--- Work required ---
Exactly retype the lines from the top of the data through the line containing "اره دچار همان سرنوشت نشوند.", leaving out every picture.

-.-.-

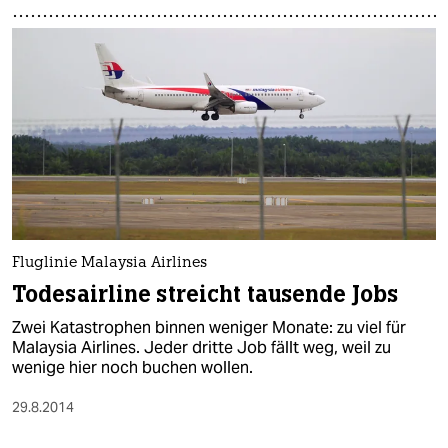
Fluglinie Malaysia Airlines
Todesairline streicht tausende Jobs
Zwei Katastrophen binnen weniger Monate: zu viel für
Malaysia Airlines. Jeder dritte Job fällt weg, weil zu
wenige hier noch buchen wollen.
29.8.2014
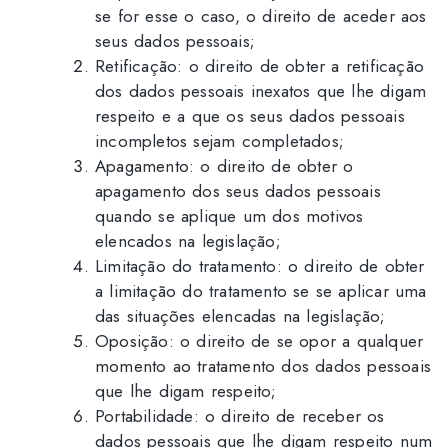
se for esse o caso, o direito de aceder aos
seus dados pessoais;
Retificação: o direito de obter a retificação
dos dados pessoais inexatos que lhe digam
respeito e a que os seus dados pessoais
incompletos sejam completados;
Apagamento: o direito de obter o
apagamento dos seus dados pessoais
quando se aplique um dos motivos
elencados na legislação;
Limitação do tratamento: o direito de obter
a limitação do tratamento se se aplicar uma
das situações elencadas na legislação;
Oposição: o direito de se opor a qualquer
momento ao tratamento dos dados pessoais
que lhe digam respeito;
Portabilidade: o direito de receber os
dados pessoais que lhe digam respeito num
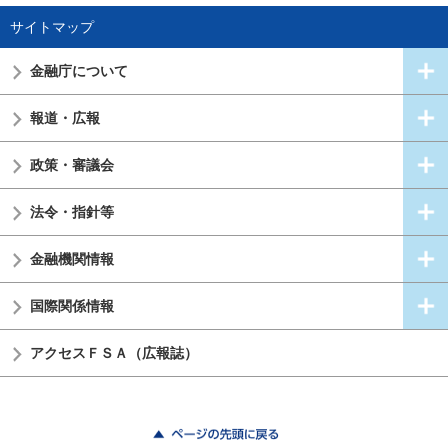
サイトマップ
金融庁について
報道・広報
政策・審議会
法令・指針等
金融機関情報
国際関係情報
アクセスＦＳＡ（広報誌）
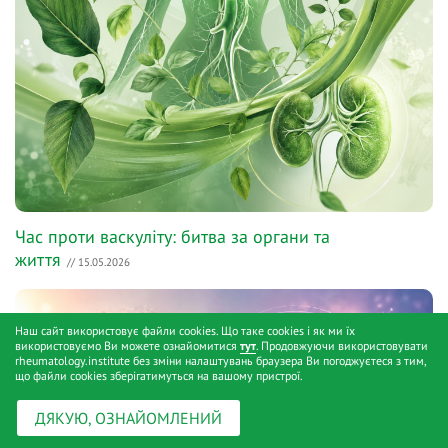
Час проти васкуліту: битва за органи та
життя
// 15.05.2026
Наш сайт використовує файли cookies. Що таке cookies і як ми їх
використовуємо Ви можете ознайомитися
тут
. Продовжуючи використовувати
rheumatology.institute без зміни налаштувань браузера Ви погоджуєтеся з тим,
що файли cookies зберігатимуться на вашому пристрої.
ДЯКУЮ, ОЗНАЙОМЛЕНИЙ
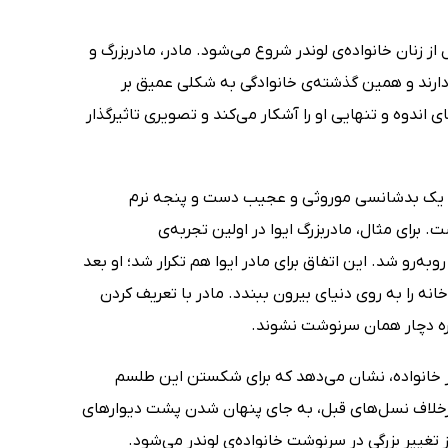
از زنان خانواده‌ی لوندر شروع می‌شود. مادر، مادربزرگ و
دارند و همین گذشته‌ی خانوادگی به شکلی عمیق بر
 اندوه و تنهایی او را آشکار می‌کند و تصویری تاثیرگذار
ار با یک بدشانسی موروثی و عجیب دست‌ و پنجه نرم
 برای مثال، مادربزرگ ایوا در اولین تجربه‌ی
به‌رو شد. این اتفاق برای مادر ایوا هم تکرار شد؛ او بعد
خانه را به روی دنیای بیرون ببندد. مادر با تعریف کردن
اره دچار همان سرنوشت نشوند.
در خانواده، نشان می‌دهد که برای شکستن این طلسم
وا برخلاف نسل‌های قبل، به جای پنهان شدن پشت دیوارهای
تغییر بزرگی در سرنوشت خانواده‌ی لوندر می‌شود.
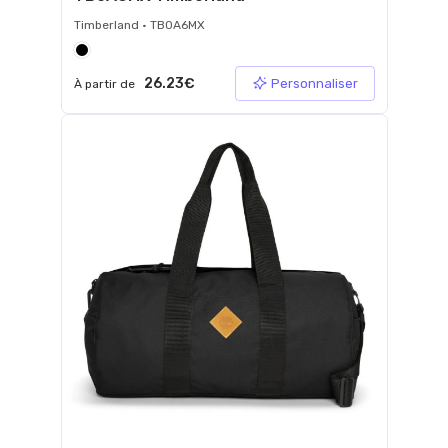
Timberland • TB0A6MX
26.23€
Personnaliser
À partir de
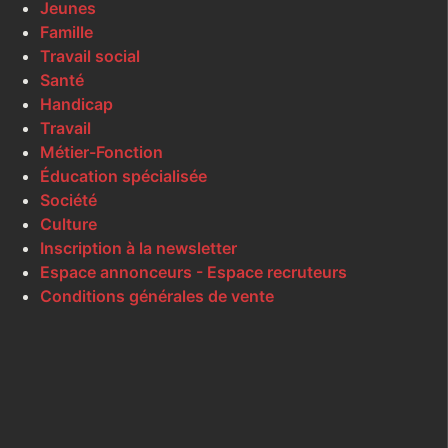
Jeunes
Famille
Travail social
Santé
Handicap
Travail
Métier-Fonction
Éducation spécialisée
Société
Culture
Inscription à la newsletter
Espace annonceurs - Espace recruteurs
Conditions générales de vente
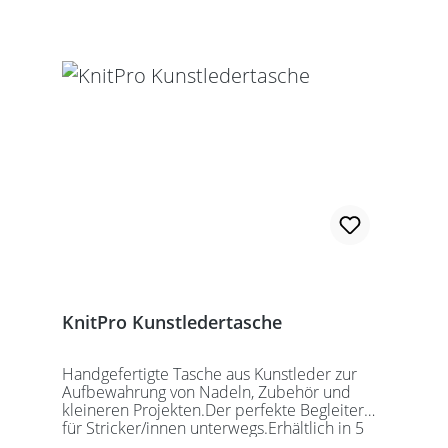
KnitPro Kunstledertasche
Handgefertigte Tasche aus Kunstleder zur
Aufbewahrung von Nadeln, Zubehör und
kleineren Projekten.Der perfekte Begleiter
für Stricker/innen unterwegs.Erhältlich in 5
auffälligen Farben, passend für jede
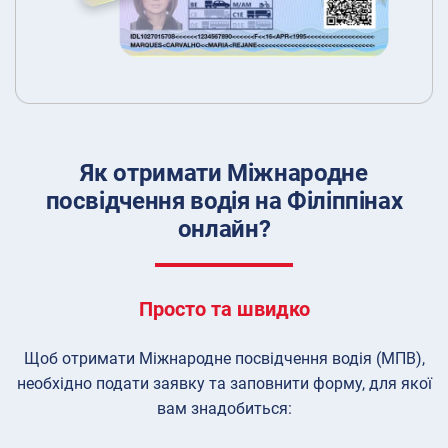
Як отримати Міжнародне
посвідчення водія на Філіппінах
онлайн?
Просто та швидко
Щоб отримати Міжнародне посвідчення водія (МПВ),
необхідно подати заявку та заповнити форму, для якої
вам знадобиться:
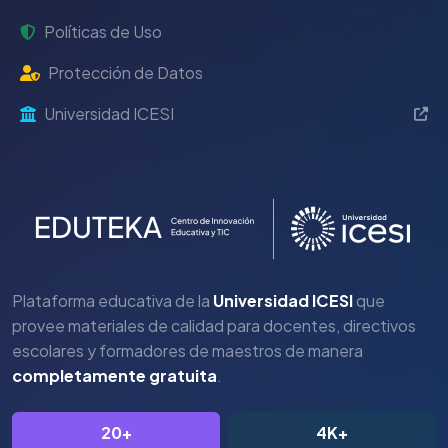
Políticas de Uso
Protección de Datos
Universidad ICESI
Plataforma educativa de la
Universidad ICESI
que
provee materiales de calidad para docentes, directivos
escolares y formadores de maestros de manera
completamente gratuita
.
20+
4K+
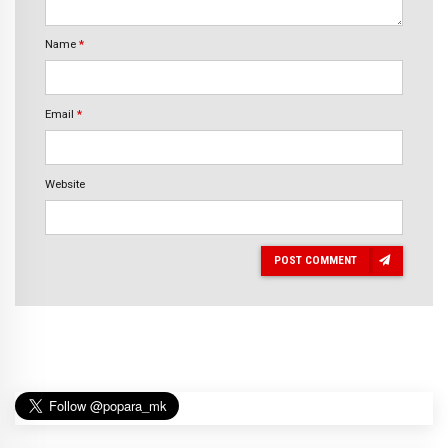
Name
*
Email
*
Website
POST COMMENT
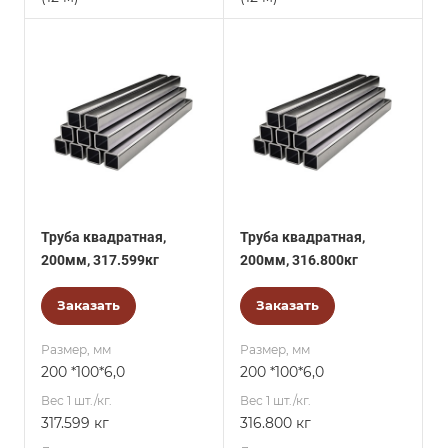
Труба квадратная,
Труба квадратная,
200мм, 317.599кг
200мм, 316.800кг
Заказать
Заказать
Размер, мм
Размер, мм
200 *100*6,0
200 *100*6,0
Вес 1 шт./кг.
Вес 1 шт./кг.
317.599 кг
316.800 кг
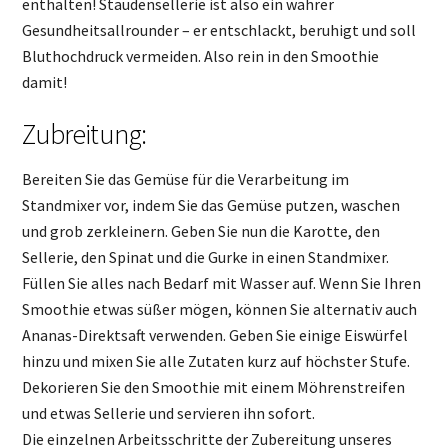
enthalten! Staudensellerie ist also ein wahrer
Gesundheitsallrounder – er entschlackt, beruhigt und soll
Bluthochdruck vermeiden. Also rein in den Smoothie
damit!
Zubreitung:
Bereiten Sie das Gemüse für die Verarbeitung im
Standmixer vor, indem Sie das Gemüse putzen, waschen
und grob zerkleinern. Geben Sie nun die Karotte, den
Sellerie, den Spinat und die Gurke in einen Standmixer.
Füllen Sie alles nach Bedarf mit Wasser auf. Wenn Sie Ihren
Smoothie etwas süßer mögen, können Sie alternativ auch
Ananas-Direktsaft verwenden. Geben Sie einige Eiswürfel
hinzu und mixen Sie alle Zutaten kurz auf höchster Stufe.
Dekorieren Sie den Smoothie mit einem Möhrenstreifen
und etwas Sellerie und servieren ihn sofort.
Die einzelnen Arbeitsschritte der Zubereitung unseres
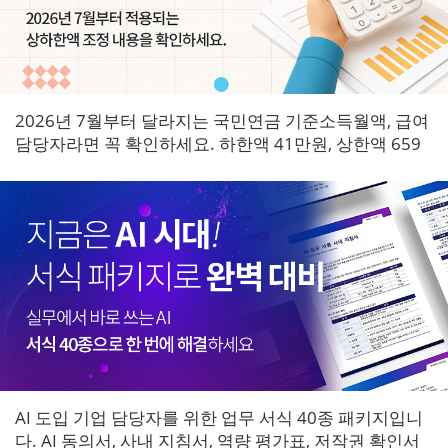
2026년 7월부터 달라지는 국민연금 기준소득월액, 급여
담당자라면 꼭 확인하세요. 하한액 41만원, 상한액 659
만원으로 조정되며 7월 원천징수분부터 즉시 적용됩니
다.
AI 도입 기업 담당자를 위한 업무 서식 40종 패키지입니
다. AI 동의서, 사내 지침서, 역량 평가표, 저작권 확인서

-.-.-

--- Result of this task ---
Fluglinie Malaysia Airlines
Todesairline streicht tausende Jobs
Zwei Katastrophen binnen weniger Monate: zu viel für
Malaysia Airlines. Jeder dritte Job fällt weg, weil zu
wenige hier noch buchen wollen.
29.8.2014
se for esse o caso, o direito de aceder aos
seus dados pessoais;
Retificação: o direito de obter a retificação
dos dados pessoais inexatos que lhe digam
respeito e a que os seus dados pessoais
incompletos sejam completados;
Apagamento: o direito de obter o
apagamento dos seus dados pessoais
quando se aplique um dos motivos
elencados na legislação;
Limitação do tratamento: o direito de obter
a limitação do tratamento se se aplicar uma
das situações elencadas na legislação;
Oposição: o direito de se opor a qualquer
momento ao tratamento dos dados pessoais
que lhe digam respeito;
Portabilidade: o direito de receber os
dados pessoais que lhe digam respeito num
サイトマップ
金融庁について
報道・広報
政策・審議会
法令・指針等
金融機関情報
国際関係情報
アクセスＦＳＡ（広報誌）
Час проти васкуліту: битва за органи та
життя
// 15.05.2026
Наш сайт використовує файли cookies. Що таке cookies і як ми їх
використовуємо Ви можете ознайомитися
тут
. Продовжуючи використовувати
rheumatology.institute без зміни налаштувань браузера Ви погоджуєтеся з тим,
що файли cookies зберігатимуться на вашому пристрої.
ДЯКУЮ, ОЗНАЙОМЛЕНИЙ
از زنان خانواده‌ی لوندر شروع می‌شود. مادر، مادربزرگ و
دارند و همین گذشته‌ی خانوادگی به شکلی عمیق بر
 اندوه و تنهایی او را آشکار می‌کند و تصویری تاثیرگذار
ار با یک بدشانسی موروثی و عجیب دست‌ و پنجه نرم
 برای مثال، مادربزرگ ایوا در اولین تجربه‌ی
به‌رو شد. این اتفاق برای مادر ایوا هم تکرار شد؛ او بعد
خانه را به روی دنیای بیرون ببندد. مادر با تعریف کردن
اره دچار همان سرنوشت نشوند.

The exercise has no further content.